Abstract:
The main focus of this PhD thesis is on final state physics at particle colliders. In particular,
two different inclusive final state observables are considered: hadronic jets and identified hadrons originating
from a fragmentation process. Said inclusive final states may also be combined into a novel class of semi-inclusive observables:
in-jet fragmentation processes. All of these final states are of major importance in the era of high energy particle colliders like the
famous Large Hadron Collider (LHC).
In this thesis we work within the framework of perturbative Quantum Chromodynamics (pQCD)
and present analytical next-to-leading order (NLO) calculations for final state hadronic jets and, for the first time,
for observed hadrons inside fully reconstructed jets in an inclusive setup.
Afterwards, we utilize this calculation to perform a global extraction of $D^{*}$-meson fragmentation functions including recent
$D^{*}$-in-jet data from the ATLAS collaboration. Finally, we explore two closely related topics: photon-in-jet production
and fragmentation functions beyond fixed order accuracy.\\
To be more precise, we start by presenting a NLO calculation for
the inclusive production of jets at hadron colliders. The calculation of the partonic cross sections is performed
analytically within the so-called narrow jet approximation, where the jet is assumed to be rather collimated.
In said calculation we address two novelties: the formulation of jet cross sections in a convenient form
using appropriate jet functions and the first NLO implementation of a newly proposed jet algorithm which is based on
maximizing an appropriate function of the jet's energy and momentum.
The formulation of jet cross sections in terms of jet functions has been established in the framework of
soft collinear effective theory (SCET) for electron-positron annihilation and for exclusive jet production.
We present a consistent formulation within the standard framework of pQCD for inclusive jet production
in hadronic collisions.
The so obtained structure not only facilitates the implementation of new jet algorithms, but also allows
for an interesting physical interpretation in close analogy to inclusive hadron production.
After having established the formulation of jet cross sections in terms of jet functions, we study the production
of identified hadrons inside jets. Again, we use the narrow jet approximation to formulate
the partonic cross sections analytically in terms of suitable
sets of semi-inclusive jet functions. The first set describes the formation of the jet and the second set parametrizes
the formation of a specific parton inside the jet. Said parton eventually undergoes the complicated and not yet completely
understood process of hadronization to form the observed final state hadron.

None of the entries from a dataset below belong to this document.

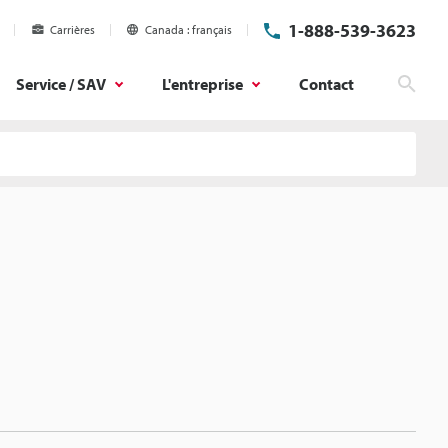
1-888-539-3623
Carrières
Canada
français
Service / SAV
L'entreprise
Contact
Rech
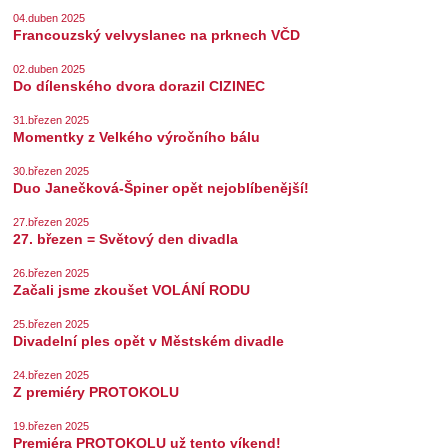
04.duben 2025
Francouzský velvyslanec na prknech VČD
02.duben 2025
Do dílenského dvora dorazil CIZINEC
31.březen 2025
Momentky z Velkého výročního bálu
30.březen 2025
Duo Janečková-Špiner opět nejoblíbenější!
27.březen 2025
27. březen = Světový den divadla
26.březen 2025
Začali jsme zkoušet VOLÁNÍ RODU
25.březen 2025
Divadelní ples opět v Městském divadle
24.březen 2025
Z premiéry PROTOKOLU
19.březen 2025
Premiéra PROTOKOLU už tento víkend!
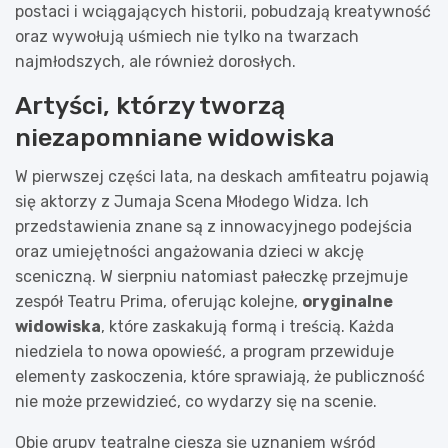
postaci i wciągających historii, pobudzają kreatywność
oraz wywołują uśmiech nie tylko na twarzach
najmłodszych, ale również dorosłych.
Artyści, którzy tworzą
niezapomniane widowiska
W pierwszej części lata, na deskach amfiteatru pojawią
się aktorzy z Jumaja Scena Młodego Widza. Ich
przedstawienia znane są z innowacyjnego podejścia
oraz umiejętności angażowania dzieci w akcję
sceniczną. W sierpniu natomiast pałeczkę przejmuje
zespół Teatru Prima, oferując kolejne,
oryginalne
widowiska
, które zaskakują formą i treścią. Każda
niedziela to nowa opowieść, a program przewiduje
elementy zaskoczenia, które sprawiają, że publiczność
nie może przewidzieć, co wydarzy się na scenie.
Obie grupy teatralne cieszą się uznaniem wśród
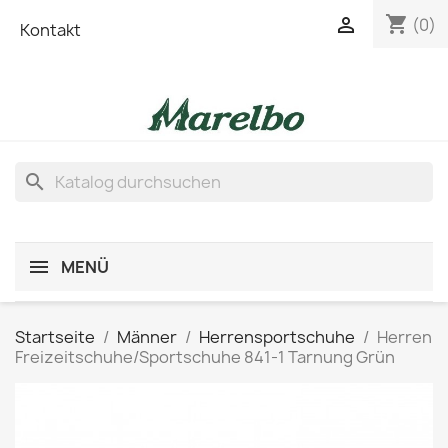
shopping_cart

(0)
Kontakt
search
MENÜ
Startseite
Männer
Herrensportschuhe
Herren
Freizeitschuhe/Sportschuhe 841-1 Tarnung Grün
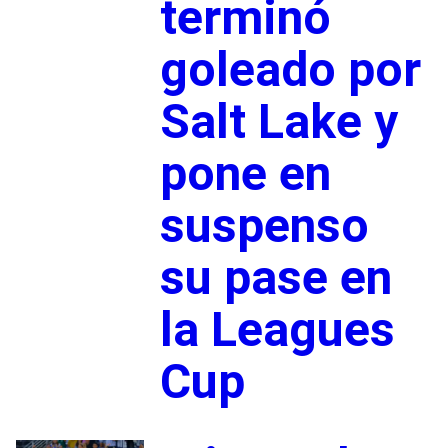
terminó
goleado por
Salt Lake y
pone en
suspenso
su pase en
la Leagues
Cup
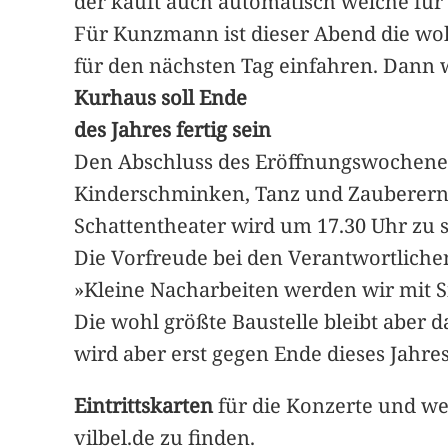
der kauft auch automatisch welche fü
Für Kunzmann ist dieser Abend die wo
für den nächsten Tag einfahren. Dann w
Kurhaus soll Ende
des Jahres fertig sein
Den Abschluss des Eröffnungswochenen
Kinderschminken, Tanz und Zauberern. 
Schattentheater wird um 17.30 Uhr zu 
Die Vorfreude bei den Verantwortlichen
»Kleine Nacharbeiten werden wir mit
Die wohl größte Baustelle bleibt aber d
wird aber erst gegen Ende dieses Jahres 
Eintrittskarten
für die Konzerte und w
vilbel.de zu finden.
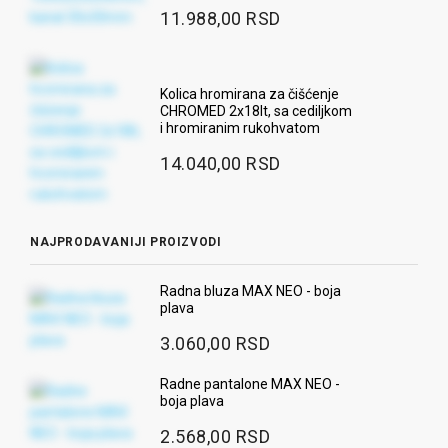
11.988,00 RSD
Kolica hromirana za čišćenje
CHROMED 2x18lt, sa cediljkom
i hromiranim rukohvatom
14.040,00 RSD
NAJPRODAVANIJI PROIZVODI
Radna bluza MAX NEO - boja
plava
3.060,00 RSD
Radne pantalone MAX NEO -
boja plava
2.568,00 RSD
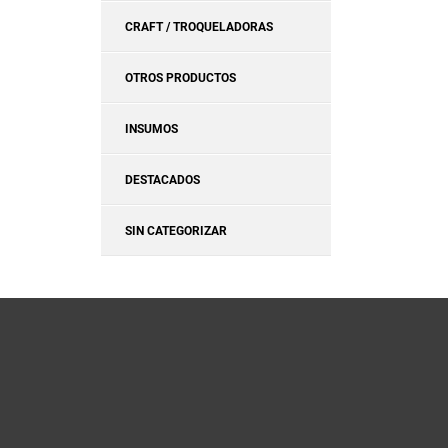
CRAFT / TROQUELADORAS
OTROS PRODUCTOS
INSUMOS
DESTACADOS
SIN CATEGORIZAR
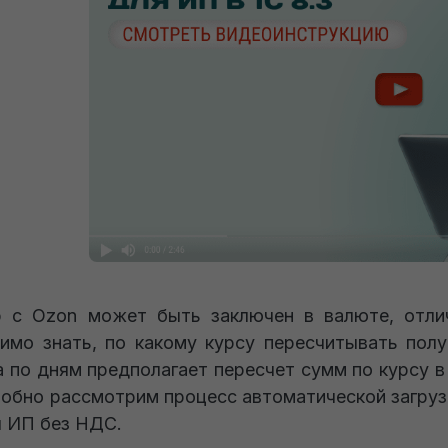
 с Ozon может быть заключен в валюте, отлич
имо знать, по какому курсу пересчитывать пол
а по дням предполагает пересчет сумм по курсу в
обно рассмотрим процесс автоматической загрузк
 ИП без НДС.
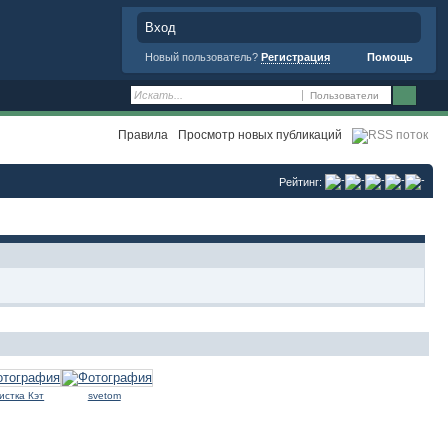
Вход
Новый пользователь?
Регистрация
Помощь
Пользователи
Правила
Просмотр новых публикаций
Рейтинг:
истка Кэт
svetom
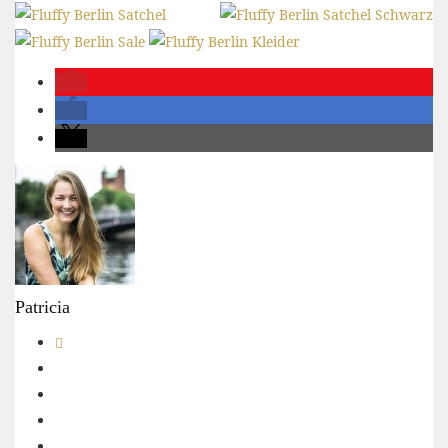
Patricia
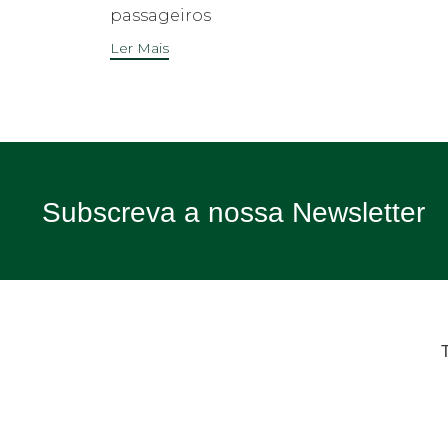
passageiros
Ler Mais
Subscreva a nossa Newsletter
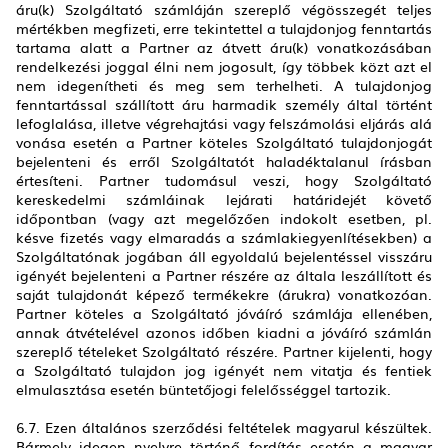
áru(k) Szolgáltató számláján szereplő végösszegét teljes
mértékben megfizeti, erre tekintettel a tulajdonjog fenntartás
tartama alatt a Partner az átvett áru(k) vonatkozásában
rendelkezési joggal élni nem jogosult, így többek közt azt el
nem idegenítheti és meg sem terhelheti. A tulajdonjog
fenntartással szállított áru harmadik személy által történt
lefoglalása, illetve végrehajtási vagy felszámolási eljárás alá
vonása esetén a Partner köteles Szolgáltató tulajdonjogát
bejelenteni és erről Szolgáltatót haladéktalanul írásban
értesíteni. Partner tudomásul veszi, hogy Szolgáltató
kereskedelmi számláinak lejárati határidejét követő
időpontban (vagy azt megelőzően indokolt esetben, pl.
késve fizetés vagy elmaradás a számlakiegyenlítésekben) a
Szolgáltatónak jogában áll egyoldalú bejelentéssel visszáru
igényét bejelenteni a Partner részére az általa leszállított és
saját tulajdonát képező termékekre (árukra) vonatkozóan.
Partner köteles a Szolgáltató jóváíró számlája ellenében,
annak átvételével azonos időben kiadni a jóváíró számlán
szereplő tételeket Szolgáltató részére. Partner kijelenti, hogy
a Szolgáltató tulajdon jog igényét nem vitatja és fentiek
elmulasztása esetén büntetőjogi felelősséggel tartozik.
6.7. Ezen általános szerződési feltételek magyarul készültek.
Bármely idegen nyelvre történő fordítás esetén a magyar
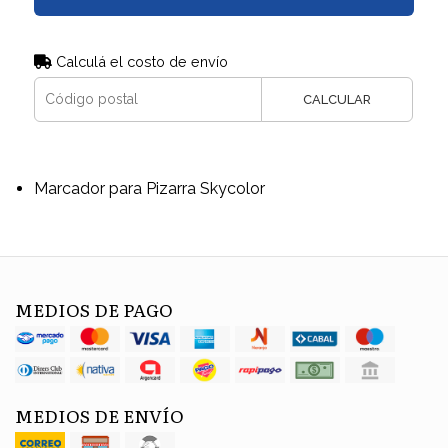
Calculá el costo de envío
CALCULAR
Marcador para Pizarra Skycolor
MEDIOS DE PAGO
MEDIOS DE ENVÍO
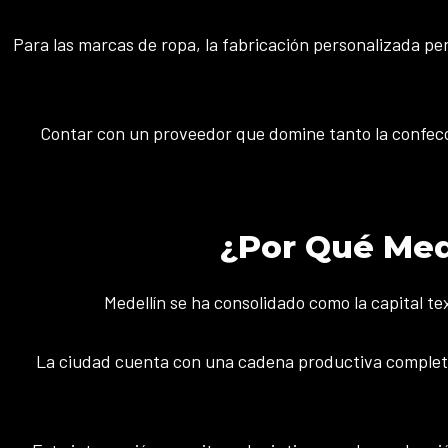
Para las marcas de ropa, la fabricación personalizada pe
Contar con un proveedor que domine tanto la confecci
¿Por Qué Mede
Medellín se ha consolidado como la capital te
La ciudad cuenta con una cadena productiva completa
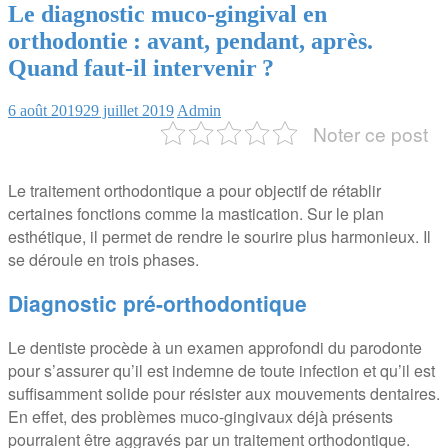
Le diagnostic muco-gingival en
orthodontie : avant, pendant, après.
Quand faut-il intervenir ?
6 août 2019
29 juillet 2019
Admin
Noter ce post
Le traitement orthodontique a pour objectif de rétablir
certaines fonctions comme la mastication. Sur le plan
esthétique, il permet de rendre le sourire plus harmonieux. Il
se déroule en trois phases.
Diagnostic pré-orthodontique
Le dentiste procède à un examen approfondi du parodonte
pour s’assurer qu’il est indemne de toute infection et qu’il est
suffisamment solide pour résister aux mouvements dentaires.
En effet, des problèmes muco-gingivaux déjà présents
pourraient être aggravés par un traitement orthodontique.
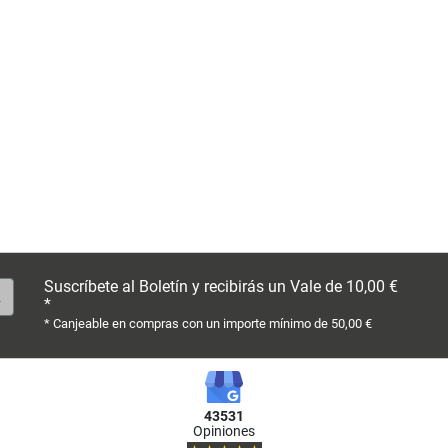
Suscríbete al Boletín y recibirás un Vale de 10,00 €
*
* Canjeable en compras con un importe mínimo de 50,00 €
43531
Opiniones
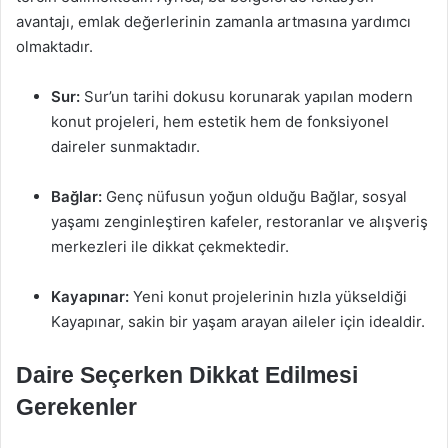
avantajı, emlak değerlerinin zamanla artmasına yardımcı
olmaktadır.
Sur:
Sur’un tarihi dokusu korunarak yapılan modern
konut projeleri, hem estetik hem de fonksiyonel
daireler sunmaktadır.
Bağlar:
Genç nüfusun yoğun olduğu Bağlar, sosyal
yaşamı zenginleştiren kafeler, restoranlar ve alışveriş
merkezleri ile dikkat çekmektedir.
Kayapınar:
Yeni konut projelerinin hızla yükseldiği
Kayapınar, sakin bir yaşam arayan aileler için idealdir.
Daire Seçerken Dikkat Edilmesi
Gerekenler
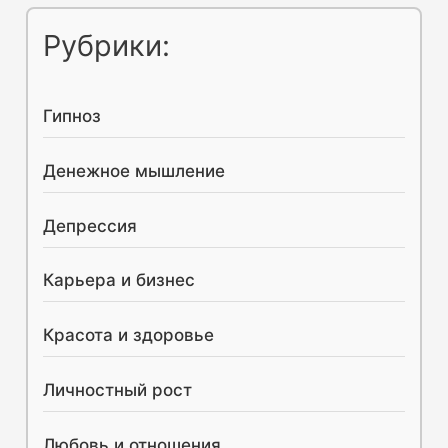
и
Рубрики:
с
к
Гипноз
:
Денежное мышление
Депрессия
Карьера и бизнес
Красота и здоровье
Личностный рост
Любовь и отношения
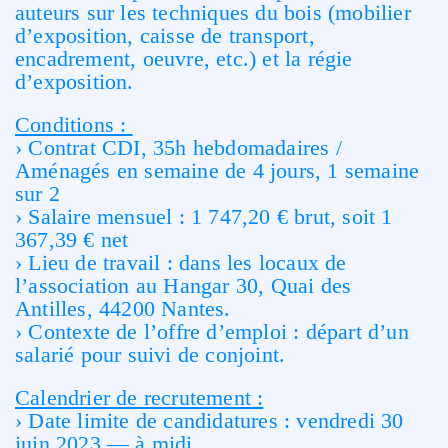
auteurs sur les techniques du bois (mobilier
d’exposition, caisse de transport,
encadrement, oeuvre, etc.) et la régie
d’exposition.
Conditions :
› Contrat CDI, 35h hebdomadaires /
Aménagés en semaine de 4 jours, 1 semaine
sur 2
› Salaire mensuel : 1 747,20 € brut, soit 1
367,39 € net
› Lieu de travail : dans les locaux de
l’association au Hangar 30, Quai des
Antilles, 44200 Nantes.
› Contexte de l’offre d’emploi : départ d’un
salarié pour suivi de conjoint.
Calendrier de recrutement :
› Date limite de candidatures : vendredi 30
juin 2023 — à midi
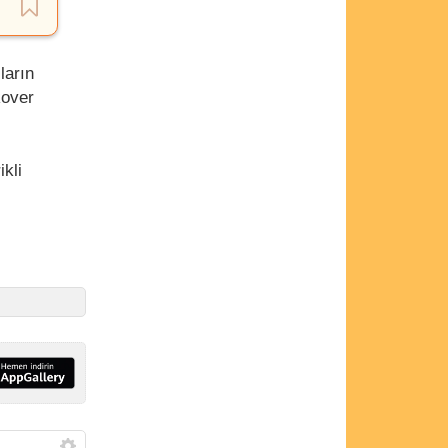
ların
Rover
kli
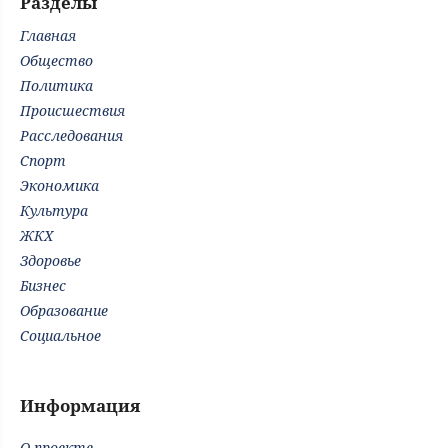
Разделы
Главная
Общество
Политика
Происшествия
Расследования
Спорт
Экономика
Культура
ЖКХ
Здоровье
Бизнес
Образование
Социальное
Информация
О проекте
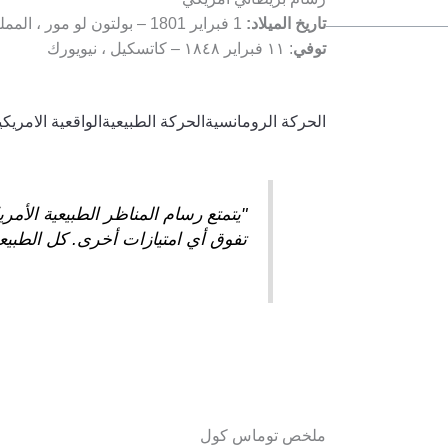
تاريخ الميلاد:
1 فبراير 1801 – بولتون لو مور ، المملكة المتحدة
توفي
: ١١ فبراير ١٨٤٨ – كاتسكيل ، نيويورك
الحركة الرومانسية
الحركة الطبيعية
الواقعية الامريكي
"يتمتع رسام المناظر الطبيعية الأمري
تفوق أي امتيازات أخرى. كل الطبيعة
ملخص توماس كول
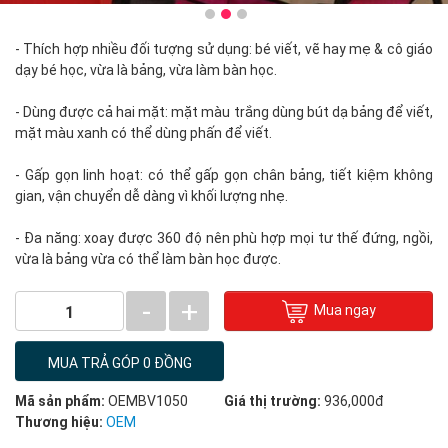
- Thích hợp nhiều đối tượng sử dụng: bé viết, vẽ hay mẹ & cô giáo
dạy bé học, vừa là bảng, vừa làm bàn học.
- Dùng được cả hai mặt: mặt màu trắng dùng bút dạ bảng để viết,
mặt màu xanh có thể dùng phấn để viết.
- Gấp gọn linh hoạt: có thể gấp gọn chân bảng, tiết kiệm không
gian, vận chuyển dễ dàng vì khối lượng nhẹ.
- Đa năng: xoay được 360 độ nên phù hợp mọi tư thế đứng, ngồi,
vừa là bảng vừa có thể làm bàn học được.
-
+
Mua ngay
1
MUA TRẢ GÓP 0 ĐỒNG
Mã sản phẩm:
OEMBV1050
Giá thị trường:
936,000đ
Thương hiệu:
OEM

In the factorized pQCD framework, hadronization is parametrized by non-perturbative
functions, so-called fragmentation functions. We demonstrate the importance of this process for studies of fragmentation
functions. At leading order (LO) the cross section directly probes the fragmentation functions in a similar way
as single-inclusive annihilation (SIA) does. Moreover, due to the hadronic initial state, the process gives valuable constraints
on the elusive gluon-to-hadron fragmentation function.
Recently, first data for observed hadrons inside jets were presented by the ATLAS collaboration. These $D^{*}$-in-jet
data are not well described with the $D^{*}$-fragmentation functions available in literature. Thus, we perform
a global NLO analysis of $D^{*}$-fragmentation functions, including data for single-inclusive hadron production in electron-positron
annihilation and hadronic collisions, and, for the first time, hadron-in-jet data. We find a consistent set of fragmentation
functions which yields a satisfying description of all the available data. This extraction is possible due to the analytical calculation
of the hadron-in-jet cross section which is a prerequisite for an efficient numerical implementation.
Moreover, we present results for two topics which are closely related to the work described above.
Motivated by the success of in-jet fragmentation in the extraction of parton-to-hadron fragmentation functions,
we extend the framework to photon-in jet production
and present the NLO calculation necessary to include this process into future extractions of parton-to-photon fragmentation
functions. We make use of the same techniques developed for the hadron-in-jet calculation and present analytical
expressions in terms of (photonic) jet functions within the narrow jet approximation.
Finally, we study fragmentation functions beyond fixed order accuracy by including small-$z$ resummations.
These resummations account for the singular behavior of the time-like evolution kernels and the coefficient
functions by summing up the divergent terms to all orders in perturbation theory.
Since the corresponding resummed expressions are not available for other processes,
we restrict our analysis to SIA. While the inclusion of such resummations is
needed for a reasonable formulation of integrated observables, we find that for phenomenological studies of differential observables
in the kinematical regimes accessible by today's experiments already next-to-next-to-leading order (NNLO)
results yield a satisfying description of data. The resummed expressions only show negligible differences compared to NNLO ones well within the experimental uncertainties.